Work instructions
Return copies of the lines below that mention "pasta".

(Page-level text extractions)
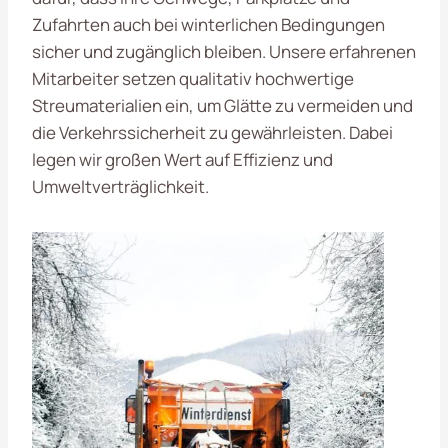
Zufahrten auch bei winterlichen Bedingungen
sicher und zugänglich bleiben. Unsere erfahrenen
Mitarbeiter setzen qualitativ hochwertige
Streumaterialien ein, um Glätte zu vermeiden und
die Verkehrssicherheit zu gewährleisten. Dabei
legen wir großen Wert auf Effizienz und
Umweltverträglichkeit.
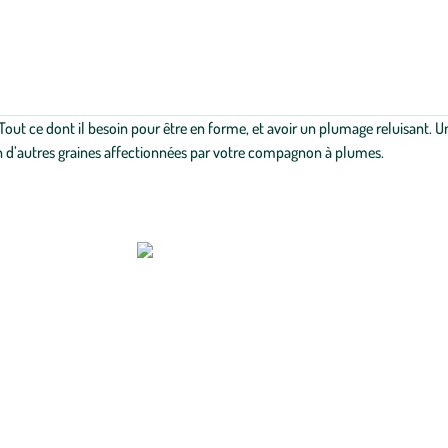
Tout ce dont il besoin pour être en forme, et avoir un plumage reluisant
ein d’autres graines affectionnées par votre compagnon à plumes.
articulière dans nos vies
. Le lien entre l’homme et l’animal ne fera que se
ires d’animaux accorderont de plus en plus d’importance à une alimentation
u monde d’aliments et de produits de soins pour tous les animaux de compag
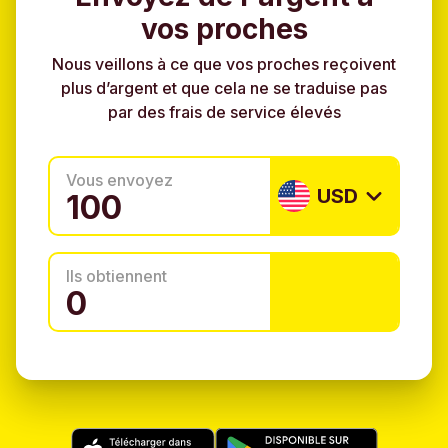
vos proches
Nous veillons à ce que vos proches reçoivent
plus d’argent et que cela ne se traduise pas
par des frais de service élevés
Vous envoyez
USD
Ils obtiennent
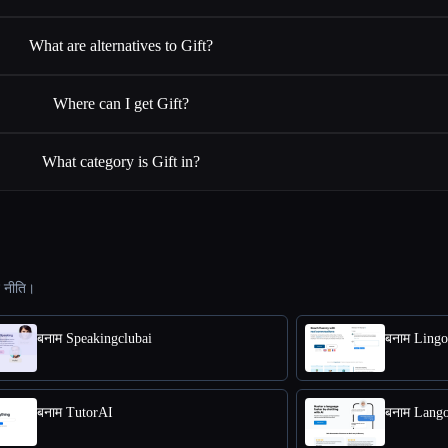
What are alternatives to Gift?
Where can I get Gift?
What category is Gift in?
ट नीति।
बनाम Speakingclubai
बनाम Lingo
बनाम TutorAI
बनाम Lango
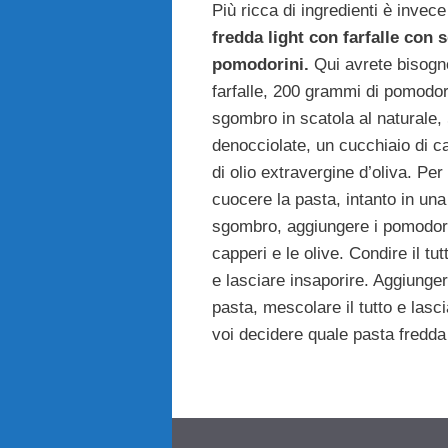
Più ricca di ingredienti è invece
fredda light con farfalle con 
pomodorini.
Qui avrete bisogn
farfalle, 200 grammi di pomodor
sgombro in scatola al naturale,
denocciolate, un cucchiaio di ca
di olio extravergine d’oliva. Pe
cuocere la pasta, intanto in una
sgombro, aggiungere i pomodorin
capperi e le olive. Condire il tu
e lasciare insaporire. Aggiunger
pasta, mescolare il tutto e lasci
voi decidere quale pasta fredda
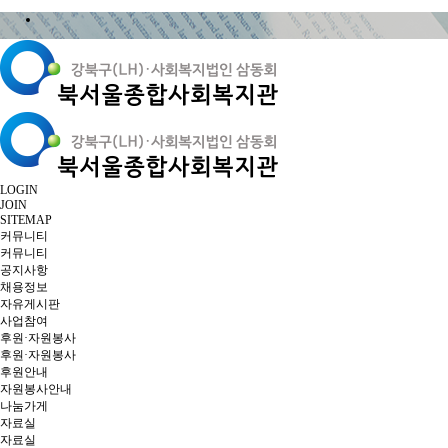
LOGIN
JOIN
SITEMAP
커뮤니티
커뮤니티
공지사항
채용정보
자유게시판
사업참여
후원·자원봉사
후원·자원봉사
후원안내
자원봉사안내
나눔가게
자료실
자료실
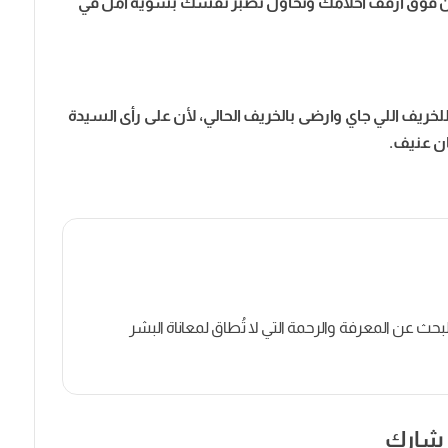
من فوق أرفف أحلامك وتحاول تصبر نفسك بشوية أمل في
ريف اللي جاي وارضى بالخريف الحالي، لأن على رأى السيدة
ن عنيف.
 البحث عن المعرفة والرحمة التي لا تُطاق لمعاناة البشر
شارك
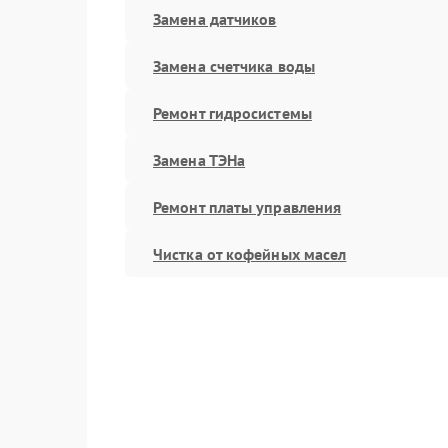
Замена датчиков
Замена счетчика воды
Ремонт гидросистемы
Замена ТЭНа
Ремонт платы управления
Чистка от кофейных масел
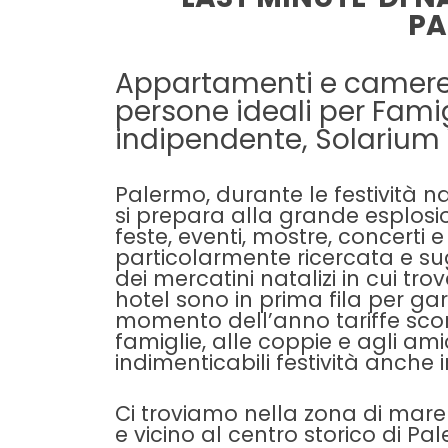
PA
Appartamenti e camere
persone ideali per Fami
indipendente, Solarium V
Palermo, durante le festività nata
si prepara alla grande esplos
feste, eventi, mostre, concerti e
particolarmente ricercata e sug
dei
mercatini natalizi
in cui trov
hotel sono in prima fila per ga
momento dell’anno tariffe scon
famiglie, alle coppie e agli ami
indimenticabili festività anche i
Ci troviamo nella zona di mare
e vicino al centro storico di Pa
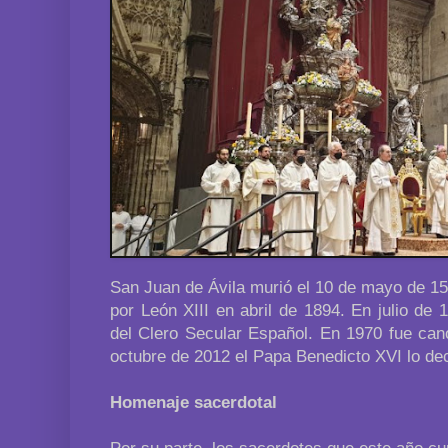
San Juan de Ávila murió el 10 de mayo de 156
por León XIII en abril de 1894. En julio de 
del Clero Secular Español. En 1970 fue can
octubre de 2012 el Papa Benedicto XVI lo decl
Homenaje sacerdotal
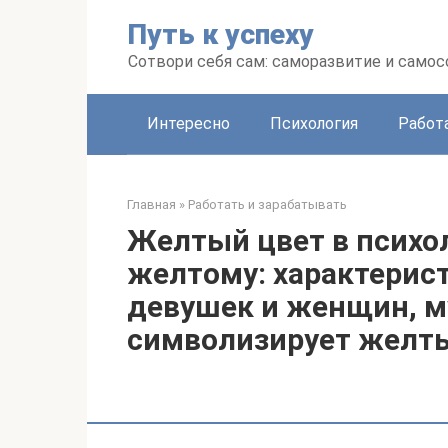
Перейти
Путь к успеху
к
контенту
Сотвори себя сам: саморазвитие и сам
Интересно
Психология
Работ
Главная
»
Работать и зарабатывать
Желтый цвет в психол
желтому: характерист
девушек и женщин, м
символизирует желт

Answer area
cuocere la pasta, intanto in una
pasta, mescolare il tutto e lasci
voi decidere quale pasta fredda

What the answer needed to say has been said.